The other trope is to raise the rape victim turned avenger into a Devi. Smita Patil played one such divine avenger in the Salim Khan-scripted Angaarey (1986). Aarti, daughter of a martyred army hero, is raped by her leering boss and rejected by her would-be in-laws and society in general. There is no kid sister, but a kid brother dies in this melodrama which tries to be muted and milks Smita Patil’s image of art house icon. When Aarti snatches the rifle from a pious Muslim watchman (for the secular touch) and spectacularly shoots down the villain, she is in a red sari and temple bells clang to cheer her on. She is a divine executioner now, not a normal woman. Rarely, there is a Dahan from Rituparno Ghosh, where a sheltered, middle-class woman is molested by goons before her husband. She internalises her trauma and thinks herself unworthy, while a feisty young schoolteacher wages a battle on the victim’s behalf in public, unmindful of threats to her job, safety and relationship with her aggrieved fiancé. It was a complex story told sensitively, with an understanding of the social and psychological factors that shape the personalities of two women who don’t even meet each other, let alone be friends.

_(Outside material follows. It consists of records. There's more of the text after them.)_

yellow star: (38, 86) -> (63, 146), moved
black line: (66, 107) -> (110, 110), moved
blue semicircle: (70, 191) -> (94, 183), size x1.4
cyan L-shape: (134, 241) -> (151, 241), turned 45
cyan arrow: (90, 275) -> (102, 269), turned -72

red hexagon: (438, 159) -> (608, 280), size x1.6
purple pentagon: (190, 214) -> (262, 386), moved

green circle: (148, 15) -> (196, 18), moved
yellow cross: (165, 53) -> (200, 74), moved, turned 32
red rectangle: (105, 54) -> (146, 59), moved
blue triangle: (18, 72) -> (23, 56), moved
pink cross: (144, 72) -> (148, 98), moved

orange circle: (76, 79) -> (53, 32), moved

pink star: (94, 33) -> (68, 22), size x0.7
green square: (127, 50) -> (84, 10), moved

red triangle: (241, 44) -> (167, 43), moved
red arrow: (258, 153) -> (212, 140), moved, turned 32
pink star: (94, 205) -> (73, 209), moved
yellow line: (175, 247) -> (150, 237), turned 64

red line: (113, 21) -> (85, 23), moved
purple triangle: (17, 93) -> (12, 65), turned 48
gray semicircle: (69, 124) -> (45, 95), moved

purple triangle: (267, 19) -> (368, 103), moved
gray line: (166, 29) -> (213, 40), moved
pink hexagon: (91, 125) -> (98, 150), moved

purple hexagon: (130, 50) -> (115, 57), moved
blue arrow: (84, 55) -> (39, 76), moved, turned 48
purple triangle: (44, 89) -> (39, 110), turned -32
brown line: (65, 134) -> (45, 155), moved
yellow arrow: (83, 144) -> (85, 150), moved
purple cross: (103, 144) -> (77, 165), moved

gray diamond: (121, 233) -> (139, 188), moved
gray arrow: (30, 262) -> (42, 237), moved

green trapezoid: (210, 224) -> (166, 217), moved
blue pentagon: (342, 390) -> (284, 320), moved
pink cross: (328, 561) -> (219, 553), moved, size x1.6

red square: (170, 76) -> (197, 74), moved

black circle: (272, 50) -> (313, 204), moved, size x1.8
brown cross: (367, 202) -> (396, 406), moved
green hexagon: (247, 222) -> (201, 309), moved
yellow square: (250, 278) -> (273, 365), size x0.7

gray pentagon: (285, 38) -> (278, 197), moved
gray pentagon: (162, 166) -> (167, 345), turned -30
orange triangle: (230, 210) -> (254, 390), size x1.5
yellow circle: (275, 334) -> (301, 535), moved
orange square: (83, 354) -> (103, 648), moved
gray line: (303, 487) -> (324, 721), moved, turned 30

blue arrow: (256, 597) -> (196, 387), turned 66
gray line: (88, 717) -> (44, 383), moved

Raj Kumar Santoshi’s Damini was again an exception, where Meenakshi Seshadri goes against her rich in-laws to bring justice to a maid who has been raped by her drunken brother-in-law. It is not often that you have a woman fight for a cause when neither she nor a close family member has been the wronged person. It is for a wider cause, for a fellow woman who is disempowered. And for this, she is shut up in a mental hospital as an unstable woman, until Sunny Deol, as the alcoholic lawyer, comes to her help and declaims those famous lines about our courts being addicted to adjournments: tareekh pe tareekh. Despite the excessive melodrama and the heroine clutching on to a figurine of Devi for sustenance and inspiration, Damini was a notable departure.
Stills from Damini
In the arid wasteland that has been our mainstream cinema for the way it deals with women’s sexuality and their right to be free from unwanted molestation, the double standards so routinely applied to men and women, Pink is cause for celebration. It tells the shameful truth about us and our norms as they are. It is empowerment without sloganeering or spouting feminism that has cried itself hoarse all these decades about the basic equality women demand and deserve – and are so often denied.